15 Ohio Law. Abs. 391 | Ohio Ct. App. | 1933

OPINION

By FARR, J.

It is disclosed that Coceo was a workman who placed curbing in street improvements, and in the instant case he had constructed linear and circular curbings. This was in the year 1930. It is said in the case at bar that the action, was brought under §2365-3 GC. That section reads as follows:

“Any person, firm or corporation to whom any money shall be due on account of having performed any labor, or furnished any material in the construction, erection', alteration or repair of any such building, work or improvement, at any time after performing such labor or furnishing such material, but not later than ninety days after the acceptance of such building, work or improvement by the duly authorized board or officer, shall furnish the sureties on said bond, a statement of the amount due to any such person, firm or corporation. No suit shall be brought against said sureties on said bond until after sixty days after *392the furnishing of said statement. If said indebtedness shall not be paid in full at the expiration of said sixty days, said person, firm or corporation may bring an action in his own name upon such bond, as provided in §§11242 and 11243 GC, said action to be commenced not later than one year from the date of acceptance of said building, work or improvement.”

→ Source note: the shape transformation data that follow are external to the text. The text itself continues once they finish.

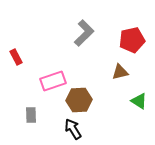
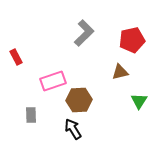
green triangle: rotated 30 degrees clockwise
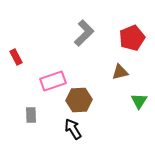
red pentagon: moved 2 px up; rotated 10 degrees counterclockwise
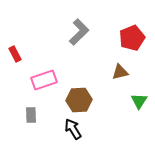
gray L-shape: moved 5 px left, 1 px up
red rectangle: moved 1 px left, 3 px up
pink rectangle: moved 9 px left, 1 px up
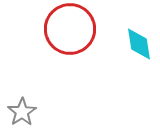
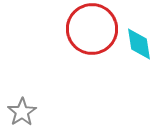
red circle: moved 22 px right
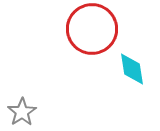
cyan diamond: moved 7 px left, 25 px down
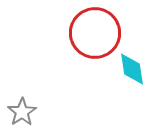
red circle: moved 3 px right, 4 px down
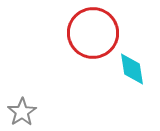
red circle: moved 2 px left
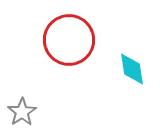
red circle: moved 24 px left, 7 px down
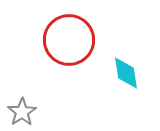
cyan diamond: moved 6 px left, 4 px down
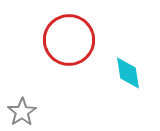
cyan diamond: moved 2 px right
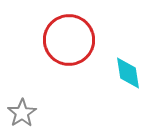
gray star: moved 1 px down
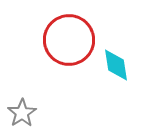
cyan diamond: moved 12 px left, 8 px up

It is insisted, as before stated, that this action is brought under favor of the above section of the General Code, and it is also insisted that the action was wrongfully brought; that it should have been commenced against the surety or Bonding Company, and this section so provides, but the real issue in this case arises with reference to the matter of furnishing a statement to the Bonding Company, as provided in above §2365-3 GC.

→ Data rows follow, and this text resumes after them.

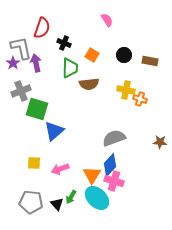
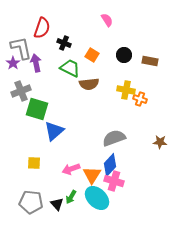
green trapezoid: rotated 65 degrees counterclockwise
pink arrow: moved 11 px right
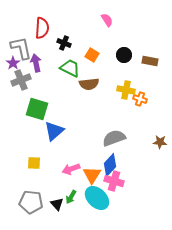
red semicircle: rotated 15 degrees counterclockwise
gray cross: moved 11 px up
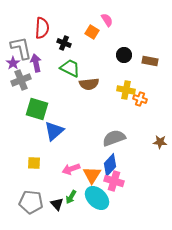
orange square: moved 23 px up
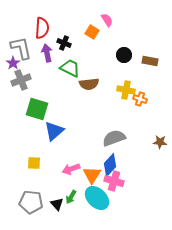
purple arrow: moved 11 px right, 10 px up
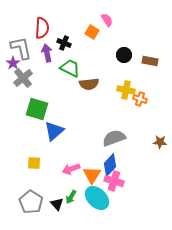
gray cross: moved 2 px right, 2 px up; rotated 18 degrees counterclockwise
gray pentagon: rotated 25 degrees clockwise
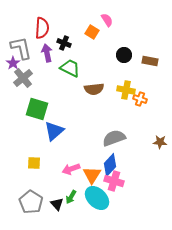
brown semicircle: moved 5 px right, 5 px down
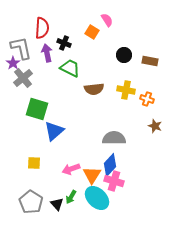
orange cross: moved 7 px right
gray semicircle: rotated 20 degrees clockwise
brown star: moved 5 px left, 16 px up; rotated 16 degrees clockwise
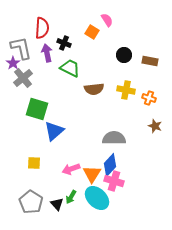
orange cross: moved 2 px right, 1 px up
orange triangle: moved 1 px up
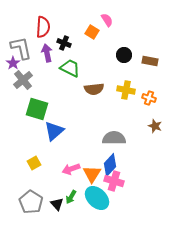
red semicircle: moved 1 px right, 1 px up
gray cross: moved 2 px down
yellow square: rotated 32 degrees counterclockwise
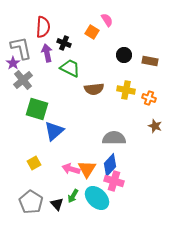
pink arrow: rotated 36 degrees clockwise
orange triangle: moved 5 px left, 5 px up
green arrow: moved 2 px right, 1 px up
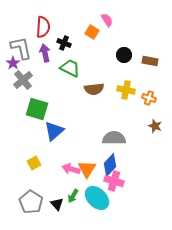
purple arrow: moved 2 px left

It will be noticed from a reading of this section that not later than ninety days after the acceptance of “such building, work or improvement by duly authorized boards or officers authorized to accept such work,” a statement of the amount due must be furnished to the surety, which would be in this case the Bonding Company. It is insisted here that the plaintiff fails in this behalf. There are two carbon copies of letters attached to the record which assume to be copies of notice served upon the Bonding Company, but there is no proof disclosed by the record that these letters were sent to the Bonding Company or that any other notice was served upon them.

Next, it is insisted that the ninety-day peviod would begin to run from the furnishing of the final estimate on the work. The County Engineer made a final estimate and it is claimed that this would be sufficient in the way of fixing the time of the acceptance of the work for furnishing notice to the Bonding Company, but scarcely can that position be maintained. There might be a wide divergence between the date of the furnishing of the final estimate and the date upon which the work was really completed and accepted. Completion would not be sufficient; it requires acceptance by the proper authority.

The conclusion must be, therefore, that in the instant case no sufficient notice was served upon the Bonding Company of the acceptance of the work, and what would be the effect of such failure?

A case of interest in this connection is Atkinson et v Orr-Ault Construction Company, 124 Oh St, 102. There is a short opinion by the court, beginning at the bottom of page 102, and ending at the top of page 103, which reads as follows:

“That §2365-3 GC requiring on performing labor or furnishing material, in the construction, erection, alteration or repair of a building, work or improvement under contracts referred to in such section, to furnish the sureties on the bond of the principal contractor a statement of the amount due such person, firm or corporation before suit may be brought upon such bond, is jurisdictional in character.”

And the foregoing is the principle applicable in this case, that the requirement of a statement of the amount due such person, firm or corporation shall be served within the prescribed time upon the surety, and that requirement of the statute is jurisdictional. The same principle is announced in the case of Surety Company v Smith, 117 Oh St, 28, and at page 42 in the opinion of the court.

The conclusion is, therefore, that Coceo, unfortunate as it may be for him, was not circumspect in the matter of having this statement served upon the surety, in order that the surety might be bound, and his action to recover could be maintained; for the reason that the requirement of §2365-3 GC is jurisdictional in character. Having-reached that conclusion, it follows that the judgment of the court below must be affirmed and it is so ordered.

Judgment affirmed.

POLLOCK and ROBERTS, JJ, concur in judgment.